> [WHAT YOU NEED TO DO]: Search the entries for lines with the string "below" and say how many there are, giving only the number.

Data records
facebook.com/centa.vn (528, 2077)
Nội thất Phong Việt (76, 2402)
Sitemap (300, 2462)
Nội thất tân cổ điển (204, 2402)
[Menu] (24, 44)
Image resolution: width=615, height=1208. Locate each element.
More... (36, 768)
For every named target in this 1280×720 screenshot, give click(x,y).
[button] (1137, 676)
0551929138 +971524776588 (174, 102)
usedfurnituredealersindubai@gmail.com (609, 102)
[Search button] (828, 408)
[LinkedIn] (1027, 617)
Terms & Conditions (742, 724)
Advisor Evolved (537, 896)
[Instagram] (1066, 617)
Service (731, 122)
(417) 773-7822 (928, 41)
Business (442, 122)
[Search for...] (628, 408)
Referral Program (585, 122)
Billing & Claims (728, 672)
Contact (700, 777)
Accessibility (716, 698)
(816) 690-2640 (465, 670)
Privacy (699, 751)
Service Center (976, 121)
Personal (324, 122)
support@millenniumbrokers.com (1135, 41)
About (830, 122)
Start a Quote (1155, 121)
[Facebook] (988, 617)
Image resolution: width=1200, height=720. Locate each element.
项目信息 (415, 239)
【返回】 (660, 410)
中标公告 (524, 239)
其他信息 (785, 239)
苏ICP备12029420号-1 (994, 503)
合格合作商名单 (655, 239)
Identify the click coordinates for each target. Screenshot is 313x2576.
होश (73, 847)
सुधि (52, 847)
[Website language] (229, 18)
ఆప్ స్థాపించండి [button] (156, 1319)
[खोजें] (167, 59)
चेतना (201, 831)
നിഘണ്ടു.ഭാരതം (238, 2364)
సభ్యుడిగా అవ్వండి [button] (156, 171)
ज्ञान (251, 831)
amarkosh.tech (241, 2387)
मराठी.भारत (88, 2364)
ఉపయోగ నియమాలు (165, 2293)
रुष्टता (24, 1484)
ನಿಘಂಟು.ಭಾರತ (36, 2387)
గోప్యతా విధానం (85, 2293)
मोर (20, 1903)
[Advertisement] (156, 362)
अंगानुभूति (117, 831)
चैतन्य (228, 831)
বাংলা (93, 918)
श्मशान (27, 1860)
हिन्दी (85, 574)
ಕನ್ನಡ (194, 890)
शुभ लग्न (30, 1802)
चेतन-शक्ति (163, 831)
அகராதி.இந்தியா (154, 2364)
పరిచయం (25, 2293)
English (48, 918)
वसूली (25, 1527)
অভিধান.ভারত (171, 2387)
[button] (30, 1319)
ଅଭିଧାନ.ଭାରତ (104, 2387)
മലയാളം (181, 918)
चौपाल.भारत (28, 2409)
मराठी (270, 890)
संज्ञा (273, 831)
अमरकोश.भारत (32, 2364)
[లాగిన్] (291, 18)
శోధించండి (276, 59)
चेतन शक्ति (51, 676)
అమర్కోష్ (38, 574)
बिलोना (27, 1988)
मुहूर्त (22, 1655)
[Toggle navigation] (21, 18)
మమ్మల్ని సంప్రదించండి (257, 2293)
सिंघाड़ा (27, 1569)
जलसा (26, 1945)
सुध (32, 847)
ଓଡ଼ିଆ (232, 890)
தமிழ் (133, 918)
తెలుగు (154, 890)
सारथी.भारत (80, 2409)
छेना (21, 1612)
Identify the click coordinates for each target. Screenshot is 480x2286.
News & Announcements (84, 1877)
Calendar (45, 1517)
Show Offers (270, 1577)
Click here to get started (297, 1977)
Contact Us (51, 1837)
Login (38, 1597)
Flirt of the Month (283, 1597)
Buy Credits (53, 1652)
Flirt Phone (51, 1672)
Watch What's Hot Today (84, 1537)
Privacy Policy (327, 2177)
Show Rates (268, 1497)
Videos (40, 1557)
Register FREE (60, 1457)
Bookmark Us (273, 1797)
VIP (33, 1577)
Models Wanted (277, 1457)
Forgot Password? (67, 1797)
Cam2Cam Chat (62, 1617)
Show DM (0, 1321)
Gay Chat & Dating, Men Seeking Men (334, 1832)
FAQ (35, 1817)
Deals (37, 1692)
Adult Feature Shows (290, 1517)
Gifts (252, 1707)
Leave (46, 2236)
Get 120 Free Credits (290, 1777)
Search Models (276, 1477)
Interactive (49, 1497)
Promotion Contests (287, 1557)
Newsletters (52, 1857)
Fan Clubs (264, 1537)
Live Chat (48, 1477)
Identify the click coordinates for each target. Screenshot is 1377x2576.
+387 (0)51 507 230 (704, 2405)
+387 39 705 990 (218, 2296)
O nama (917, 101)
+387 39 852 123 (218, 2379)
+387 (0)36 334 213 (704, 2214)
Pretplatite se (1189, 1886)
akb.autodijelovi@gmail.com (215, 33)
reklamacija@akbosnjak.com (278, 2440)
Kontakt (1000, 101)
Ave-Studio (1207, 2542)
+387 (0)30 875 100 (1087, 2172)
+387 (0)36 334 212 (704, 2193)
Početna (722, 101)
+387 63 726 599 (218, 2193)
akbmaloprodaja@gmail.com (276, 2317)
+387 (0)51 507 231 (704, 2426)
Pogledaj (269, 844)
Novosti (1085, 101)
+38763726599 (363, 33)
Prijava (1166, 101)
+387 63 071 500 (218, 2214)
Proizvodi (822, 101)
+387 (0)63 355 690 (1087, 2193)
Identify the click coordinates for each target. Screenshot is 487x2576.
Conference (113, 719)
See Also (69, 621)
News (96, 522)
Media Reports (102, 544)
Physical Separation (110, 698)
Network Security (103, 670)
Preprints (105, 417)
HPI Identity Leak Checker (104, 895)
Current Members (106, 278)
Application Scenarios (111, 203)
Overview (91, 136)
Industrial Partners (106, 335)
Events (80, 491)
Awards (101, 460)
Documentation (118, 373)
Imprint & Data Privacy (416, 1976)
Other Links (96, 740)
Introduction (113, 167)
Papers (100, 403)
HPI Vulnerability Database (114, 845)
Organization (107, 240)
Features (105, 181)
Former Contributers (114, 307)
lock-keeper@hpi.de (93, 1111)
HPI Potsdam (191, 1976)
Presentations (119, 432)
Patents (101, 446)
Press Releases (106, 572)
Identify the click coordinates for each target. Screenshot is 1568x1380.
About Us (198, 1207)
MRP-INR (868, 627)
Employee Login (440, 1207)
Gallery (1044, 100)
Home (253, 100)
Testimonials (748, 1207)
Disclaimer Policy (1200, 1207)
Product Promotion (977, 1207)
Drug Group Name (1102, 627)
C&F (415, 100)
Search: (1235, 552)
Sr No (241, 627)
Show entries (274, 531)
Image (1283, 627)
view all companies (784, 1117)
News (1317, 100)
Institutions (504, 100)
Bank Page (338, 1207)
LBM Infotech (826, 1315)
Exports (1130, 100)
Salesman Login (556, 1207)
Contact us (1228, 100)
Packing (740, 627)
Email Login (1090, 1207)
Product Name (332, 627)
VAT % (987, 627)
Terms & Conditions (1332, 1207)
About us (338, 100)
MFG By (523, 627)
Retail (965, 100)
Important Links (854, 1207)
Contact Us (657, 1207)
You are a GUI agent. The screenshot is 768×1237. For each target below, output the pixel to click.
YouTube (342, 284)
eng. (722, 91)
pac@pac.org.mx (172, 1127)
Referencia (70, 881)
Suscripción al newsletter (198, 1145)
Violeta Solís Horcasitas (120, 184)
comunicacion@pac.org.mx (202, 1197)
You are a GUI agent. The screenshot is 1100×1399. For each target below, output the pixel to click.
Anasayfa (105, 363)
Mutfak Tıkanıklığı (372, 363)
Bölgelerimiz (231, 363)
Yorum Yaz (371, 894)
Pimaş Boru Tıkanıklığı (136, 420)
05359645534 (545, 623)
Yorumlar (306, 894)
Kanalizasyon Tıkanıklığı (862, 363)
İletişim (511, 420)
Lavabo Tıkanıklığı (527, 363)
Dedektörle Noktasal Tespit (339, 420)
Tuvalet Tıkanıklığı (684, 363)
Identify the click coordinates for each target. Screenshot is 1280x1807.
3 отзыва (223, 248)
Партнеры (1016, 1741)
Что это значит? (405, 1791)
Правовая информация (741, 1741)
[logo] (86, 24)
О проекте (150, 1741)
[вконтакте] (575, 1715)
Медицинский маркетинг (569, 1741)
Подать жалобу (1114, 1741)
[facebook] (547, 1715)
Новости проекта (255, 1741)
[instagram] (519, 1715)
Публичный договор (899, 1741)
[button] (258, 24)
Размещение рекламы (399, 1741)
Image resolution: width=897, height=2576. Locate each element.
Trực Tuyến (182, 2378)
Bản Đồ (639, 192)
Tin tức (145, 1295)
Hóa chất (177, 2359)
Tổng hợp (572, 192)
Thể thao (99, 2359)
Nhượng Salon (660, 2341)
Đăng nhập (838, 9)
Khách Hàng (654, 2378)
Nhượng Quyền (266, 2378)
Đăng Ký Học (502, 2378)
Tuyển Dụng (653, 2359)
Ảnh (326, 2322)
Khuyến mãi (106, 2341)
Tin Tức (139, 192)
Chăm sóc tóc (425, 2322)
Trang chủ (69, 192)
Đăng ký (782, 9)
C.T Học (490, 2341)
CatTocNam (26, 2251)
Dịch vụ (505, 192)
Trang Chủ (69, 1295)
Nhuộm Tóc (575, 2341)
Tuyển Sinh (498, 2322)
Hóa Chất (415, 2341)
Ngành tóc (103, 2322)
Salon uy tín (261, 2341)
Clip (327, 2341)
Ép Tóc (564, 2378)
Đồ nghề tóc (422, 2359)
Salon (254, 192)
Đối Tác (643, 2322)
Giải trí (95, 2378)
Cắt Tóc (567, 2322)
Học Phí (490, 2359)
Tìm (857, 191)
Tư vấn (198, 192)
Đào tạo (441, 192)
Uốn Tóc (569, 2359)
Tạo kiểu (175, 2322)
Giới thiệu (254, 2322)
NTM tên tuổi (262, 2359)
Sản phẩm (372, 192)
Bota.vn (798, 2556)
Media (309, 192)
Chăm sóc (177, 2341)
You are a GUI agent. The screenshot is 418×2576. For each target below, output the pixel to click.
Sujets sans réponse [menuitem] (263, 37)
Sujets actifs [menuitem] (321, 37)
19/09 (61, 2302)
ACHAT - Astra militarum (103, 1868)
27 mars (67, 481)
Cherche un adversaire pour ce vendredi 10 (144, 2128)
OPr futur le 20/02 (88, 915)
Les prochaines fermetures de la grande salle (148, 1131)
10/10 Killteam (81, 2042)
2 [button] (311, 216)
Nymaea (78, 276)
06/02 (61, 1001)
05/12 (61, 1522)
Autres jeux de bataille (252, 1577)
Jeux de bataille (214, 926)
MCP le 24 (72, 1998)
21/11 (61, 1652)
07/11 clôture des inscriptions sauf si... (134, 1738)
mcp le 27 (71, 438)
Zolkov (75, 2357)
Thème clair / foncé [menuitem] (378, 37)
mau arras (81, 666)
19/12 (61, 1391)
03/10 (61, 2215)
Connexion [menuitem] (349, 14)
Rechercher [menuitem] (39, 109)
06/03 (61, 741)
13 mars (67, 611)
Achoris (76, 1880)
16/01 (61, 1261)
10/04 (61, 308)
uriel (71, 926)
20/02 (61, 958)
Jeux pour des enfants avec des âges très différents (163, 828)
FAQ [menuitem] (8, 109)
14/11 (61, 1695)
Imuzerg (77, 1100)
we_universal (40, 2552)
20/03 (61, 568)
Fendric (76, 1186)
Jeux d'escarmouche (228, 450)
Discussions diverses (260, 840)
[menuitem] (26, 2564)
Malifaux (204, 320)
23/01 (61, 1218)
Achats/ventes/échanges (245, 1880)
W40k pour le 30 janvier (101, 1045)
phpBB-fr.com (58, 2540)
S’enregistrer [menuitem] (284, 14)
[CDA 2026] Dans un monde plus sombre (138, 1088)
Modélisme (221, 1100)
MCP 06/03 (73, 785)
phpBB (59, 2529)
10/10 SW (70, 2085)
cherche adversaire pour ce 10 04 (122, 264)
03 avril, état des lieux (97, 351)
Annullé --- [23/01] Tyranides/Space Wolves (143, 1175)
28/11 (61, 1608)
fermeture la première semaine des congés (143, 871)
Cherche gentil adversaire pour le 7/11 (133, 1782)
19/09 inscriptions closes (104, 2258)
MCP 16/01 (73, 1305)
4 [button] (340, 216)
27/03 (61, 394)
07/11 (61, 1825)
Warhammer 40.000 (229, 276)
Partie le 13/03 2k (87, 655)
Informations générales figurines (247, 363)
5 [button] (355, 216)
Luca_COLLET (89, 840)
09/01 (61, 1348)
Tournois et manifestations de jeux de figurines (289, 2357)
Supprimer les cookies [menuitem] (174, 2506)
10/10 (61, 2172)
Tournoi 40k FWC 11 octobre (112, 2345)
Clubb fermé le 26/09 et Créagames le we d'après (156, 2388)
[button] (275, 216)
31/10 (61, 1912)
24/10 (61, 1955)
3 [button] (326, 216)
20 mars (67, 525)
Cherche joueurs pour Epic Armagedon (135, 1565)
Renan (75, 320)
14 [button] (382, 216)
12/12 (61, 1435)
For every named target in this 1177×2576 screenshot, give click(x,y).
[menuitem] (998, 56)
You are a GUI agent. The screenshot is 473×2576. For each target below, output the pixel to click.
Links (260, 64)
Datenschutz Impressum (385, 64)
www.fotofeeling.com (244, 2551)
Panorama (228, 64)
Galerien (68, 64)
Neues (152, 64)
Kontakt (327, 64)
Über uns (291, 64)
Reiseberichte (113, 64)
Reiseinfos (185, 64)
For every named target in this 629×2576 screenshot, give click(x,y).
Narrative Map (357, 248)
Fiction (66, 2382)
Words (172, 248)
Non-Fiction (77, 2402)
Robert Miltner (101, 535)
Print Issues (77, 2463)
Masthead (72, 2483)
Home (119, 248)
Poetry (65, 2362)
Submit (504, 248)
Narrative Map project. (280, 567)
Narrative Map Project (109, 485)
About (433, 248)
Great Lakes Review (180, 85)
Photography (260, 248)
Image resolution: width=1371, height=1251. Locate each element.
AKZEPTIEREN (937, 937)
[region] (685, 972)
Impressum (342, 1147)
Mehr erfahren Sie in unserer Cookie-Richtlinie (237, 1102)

> [ANSWER FOR THE TASK]: 4